An Introduction to Large Language Models: Prompt Engineering and P-Tuning (Cognition Perspective)

Cognition, Planning, and Memory cross-section. Full summary: Agent Development — LLM Prompt Engineering and P-Tuning.

This article is relevant to the Cognition, Planning, and Memory topic area because prompt engineering and p-tuning are the primary mechanisms by which an agent’s reasoning behaviour is shaped at inference time — complementing the memory systems described in What Is Agent Memory?.

Prompting as a Cognitive Strategy

Zero-shot prompting relies entirely on the LLM’s pretraining knowledge; it tests the model’s latent capabilities without any in-context guidance. For agents, zero-shot prompting is appropriate when the task is well-covered by pretraining (e.g., standard JSON extraction, translation).

Few-shot prompting provides examples that prime the model’s pattern-matching: the LLM generalises from the examples to the new input without updating any weights. For agents, this is the standard approach for tasks requiring a specific output format or reasoning style.

Chain-of-thought (CoT) prompting explicitly instructs the LLM to externalise its reasoning steps before producing an answer. This is the cognitive analogue of “thinking out loud” and improves accuracy on multi-step tasks. For agents operating in a plan-act-observe loop, CoT is directly relevant: the Thought phase of a ReAct loop is a form of chain-of-thought reasoning.

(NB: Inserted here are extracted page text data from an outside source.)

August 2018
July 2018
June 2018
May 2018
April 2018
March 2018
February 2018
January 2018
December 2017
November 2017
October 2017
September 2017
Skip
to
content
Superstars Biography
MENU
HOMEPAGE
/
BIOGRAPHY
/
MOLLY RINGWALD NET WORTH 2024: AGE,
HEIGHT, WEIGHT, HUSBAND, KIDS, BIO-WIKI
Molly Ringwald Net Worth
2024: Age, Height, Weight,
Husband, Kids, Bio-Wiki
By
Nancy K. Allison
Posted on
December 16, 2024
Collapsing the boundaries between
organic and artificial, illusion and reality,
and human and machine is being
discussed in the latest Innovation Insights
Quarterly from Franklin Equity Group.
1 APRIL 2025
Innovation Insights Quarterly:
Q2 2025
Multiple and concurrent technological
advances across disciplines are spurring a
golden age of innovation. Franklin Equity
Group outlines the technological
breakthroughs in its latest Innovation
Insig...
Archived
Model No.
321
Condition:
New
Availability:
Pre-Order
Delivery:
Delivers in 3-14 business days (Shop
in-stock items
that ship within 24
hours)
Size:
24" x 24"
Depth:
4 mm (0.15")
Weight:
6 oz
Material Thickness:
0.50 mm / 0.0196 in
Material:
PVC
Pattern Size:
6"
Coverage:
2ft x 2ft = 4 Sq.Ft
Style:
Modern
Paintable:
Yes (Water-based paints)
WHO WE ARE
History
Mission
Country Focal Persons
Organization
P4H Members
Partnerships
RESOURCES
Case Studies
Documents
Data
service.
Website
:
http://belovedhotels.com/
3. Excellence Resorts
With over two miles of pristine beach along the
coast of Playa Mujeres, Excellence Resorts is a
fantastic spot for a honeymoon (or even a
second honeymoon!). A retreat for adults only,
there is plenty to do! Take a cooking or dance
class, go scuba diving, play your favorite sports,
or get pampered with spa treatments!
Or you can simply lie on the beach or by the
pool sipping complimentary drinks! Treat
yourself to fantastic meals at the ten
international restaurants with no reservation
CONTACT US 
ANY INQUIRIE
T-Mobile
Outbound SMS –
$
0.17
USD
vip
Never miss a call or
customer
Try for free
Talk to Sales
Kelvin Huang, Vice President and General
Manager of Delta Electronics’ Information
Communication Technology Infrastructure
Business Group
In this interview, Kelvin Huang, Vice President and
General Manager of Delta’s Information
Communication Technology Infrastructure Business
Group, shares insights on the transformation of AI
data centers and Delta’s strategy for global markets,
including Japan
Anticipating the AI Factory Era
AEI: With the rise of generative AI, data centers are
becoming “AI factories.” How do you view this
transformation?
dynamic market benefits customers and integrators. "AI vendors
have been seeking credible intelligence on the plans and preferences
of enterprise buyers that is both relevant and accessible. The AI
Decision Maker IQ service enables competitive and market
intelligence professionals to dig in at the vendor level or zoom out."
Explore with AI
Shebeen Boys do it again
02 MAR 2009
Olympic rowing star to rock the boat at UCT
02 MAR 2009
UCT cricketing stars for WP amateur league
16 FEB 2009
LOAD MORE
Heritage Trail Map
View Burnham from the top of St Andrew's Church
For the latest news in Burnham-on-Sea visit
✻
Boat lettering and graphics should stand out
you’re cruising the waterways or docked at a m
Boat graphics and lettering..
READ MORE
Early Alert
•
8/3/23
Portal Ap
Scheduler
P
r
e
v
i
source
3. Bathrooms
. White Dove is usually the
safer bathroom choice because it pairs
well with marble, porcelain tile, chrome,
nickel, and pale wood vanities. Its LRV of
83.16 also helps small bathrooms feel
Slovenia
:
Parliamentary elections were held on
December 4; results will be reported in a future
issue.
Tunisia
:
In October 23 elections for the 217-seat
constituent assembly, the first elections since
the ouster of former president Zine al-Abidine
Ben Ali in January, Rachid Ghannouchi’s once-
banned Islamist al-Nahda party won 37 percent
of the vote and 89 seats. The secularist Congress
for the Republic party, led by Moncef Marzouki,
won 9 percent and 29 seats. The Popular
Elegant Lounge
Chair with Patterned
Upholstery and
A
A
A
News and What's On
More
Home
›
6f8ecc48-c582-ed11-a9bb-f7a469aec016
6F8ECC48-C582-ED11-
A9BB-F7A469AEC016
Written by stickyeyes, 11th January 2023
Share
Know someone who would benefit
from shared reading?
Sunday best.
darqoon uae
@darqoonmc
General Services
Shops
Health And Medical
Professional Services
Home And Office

Zero-shot CoT (“Let’s think about this logically”) triggers reasoning without labelled examples — useful when few-shot examples are unavailable or when the task space is too broad to enumerate examples.

P-Tuning as Cognitive Customisation

P-tuning (prompt tuning) customises the cognitive “stance” of an LLM for a specific domain or task type — without modifying the model’s weights. The virtual tokens learned during p-tuning encode domain-specific priors that are prepended to every inference call, shifting the LLM’s output distribution toward the desired task.

For agents, p-tuning is relevant when:

  • The base model’s default responses are not well-calibrated for the agent’s domain (e.g., enterprise customer support vocabulary).
  • Full fine-tuning is cost-prohibitive or would risk catastrophic forgetting of general capabilities.
  • Multiple domain-specific stances are needed (multiple p-tuned token sets can be swapped at runtime without storing separate full models).

This connects to the memory taxonomy in that p-tuning encodes a form of procedural memory — learned task-execution style — into the LLM’s input pipeline rather than into an external memory store.